**EXERCISE DETAILS**
Without the images, write out the whole listing exactly.

::: RECORDS TO PROCESS :::

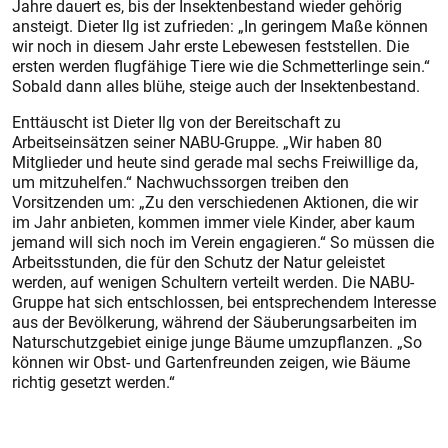
Jahre dauert es, bis der Insektenbestand wieder gehörig
ansteigt. Dieter Ilg ist zufrieden: „In geringem Maße können
wir noch in diesem Jahr erste Lebewesen feststellen. Die
ersten werden flugfähige Tiere wie die Schmetterlinge sein.“
Sobald dann alles blühe, steige auch der Insektenbestand.
Enttäuscht ist Dieter Ilg von der Bereitschaft zu
Arbeitseinsätzen seiner NABU-Gruppe. „Wir haben 80
Mitglieder und heute sind gerade mal sechs Freiwillige da,
um mitzuhelfen.“ Nachwuchssorgen treiben den
Vorsitzenden um: „Zu den verschiedenen Aktionen, die wir
im Jahr anbieten, kommen immer viele Kinder, aber kaum
jemand will sich noch im Verein engagieren.“ So müssen die
Arbeitsstunden, die für den Schutz der Natur geleistet
werden, auf wenigen Schultern verteilt werden. Die NABU-
Gruppe hat sich entschlossen, bei entsprechendem Interesse
aus der Bevölkerung, während der Säuberungsarbeiten im
Naturschutzgebiet einige junge Bäume umzupflanzen. „So
können wir Obst- und Gartenfreunden zeigen, wie Bäume
richtig gesetzt werden.“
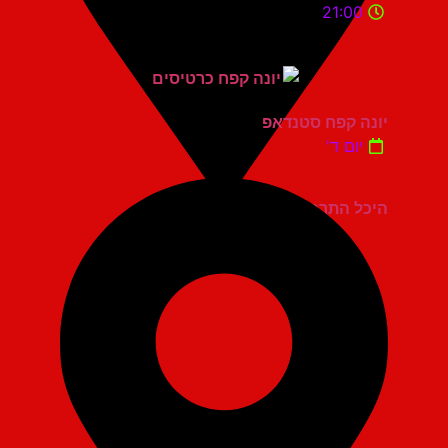
21:00
יונה קפח סטנדאפ
יום ד'
היכל התרבות כפר סבא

:::

**SOLUTION FOR THIS TASK**
Jahre dauert es, bis der Insektenbestand wieder gehörig
ansteigt. Dieter Ilg ist zufrieden: „In geringem Maße können
wir noch in diesem Jahr erste Lebewesen feststellen. Die
ersten werden flugfähige Tiere wie die Schmetterlinge sein.“
Sobald dann alles blühe, steige auch der Insektenbestand.
Enttäuscht ist Dieter Ilg von der Bereitschaft zu
Arbeitseinsätzen seiner NABU-Gruppe. „Wir haben 80
Mitglieder und heute sind gerade mal sechs Freiwillige da,
um mitzuhelfen.“ Nachwuchssorgen treiben den
Vorsitzenden um: „Zu den verschiedenen Aktionen, die wir
im Jahr anbieten, kommen immer viele Kinder, aber kaum
jemand will sich noch im Verein engagieren.“ So müssen die
Arbeitsstunden, die für den Schutz der Natur geleistet
werden, auf wenigen Schultern verteilt werden. Die NABU-
Gruppe hat sich entschlossen, bei entsprechendem Interesse
aus der Bevölkerung, während der Säuberungsarbeiten im
Naturschutzgebiet einige junge Bäume umzupflanzen. „So
können wir Obst- und Gartenfreunden zeigen, wie Bäume
richtig gesetzt werden.“
21:00
יונה קפח סטנדאפ
יום ד'
היכל התרבות כפר סבא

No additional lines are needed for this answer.